Multilabel Classification with Group Testing and Codes

Authors: Shashanka Ubaru, Arya Mazumdar

ICML 2017 | Conference PDF | Archive PDF | Plain Text | LLM Run Details

Reproducibility Variable Result LLM Response
Research Type Experimental Numerical experiments with various datasets illustrate the superior performance of our method.In this section, we illustrate the performance of the proposed group testing approach in the multilabel classification problems (MLGT) via several numerical experiments on various datasets.
Researcher Affiliation Academia 1Department of Computer Science and Engineering, University of Minnesota at Twin Cities, MN USA. 2College of Information and Computer Sciences, University of Massachusetts Amherst, Amherst, MA, USA..
Pseudocode Yes Algorithm 1 MLGT: Training Algorithm and Algorithm 2 MLGT: Prediction Algorithm
Open Source Code No The paper thanks 'Dr.

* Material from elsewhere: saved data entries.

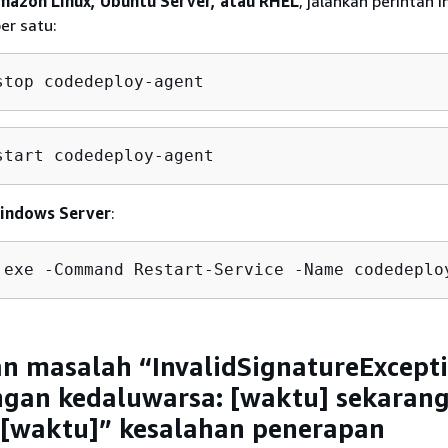
mazon Linux, Ubuntu Server, atau RHEL
, jalankan perintah 
per satu:
stop codedeploy-agent
start codedeploy-agent
indows Server
:
.exe -Command Restart-Service -Name codedeplo
 masalah “InvalidSignatureExcepti
gan kedaluwarsa: [waktu] sekarang
 [waktu]” kesalahan penerapan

Manik Varma and his team for making many MLC datasets and codes available online.' but does not provide a link or explicit statement for the open-source code of the methodology presented in this paper.
Open Datasets Yes Datasets: We use some popular publicly available multilabel datasets in our experiments. All datasets were obtained from The Extreme Classification Repository1 (Bhatia et al., 2015). The footnote directs to "https://manikvarma.github.io/downloads/XC/XMLRepository.html".
Dataset Splits No The paper specifies 'training points n' and 'test points nt' for the datasets, as seen in Table 1 (e.g., 'n = 2000, nt = 501'), but does not explicitly mention a distinct validation split or set.
Hardware Specification No The paper states 'The runtimes reported (using cputime in Matlab)' but does not specify any hardware details such as CPU, GPU models, or memory.
Software Dependencies No The paper mentions 'Matlab' and the use of 'Least squares regression' and 'Orthogonal Matching Pursuit (OMP)', but does not provide specific version numbers for any software dependencies.
Experiment Setup No The paper specifies the use of 'Least squares binary classifier' for MLGT and 'Least squares regression with ℓ2 regularization (ridge regression)' and 'Orthogonal Matching Pursuit (OMP)' for MLCS, but does not provide specific experimental setup details such as hyperparameters (e.g., learning rate, batch size, number of epochs) or optimizer settings.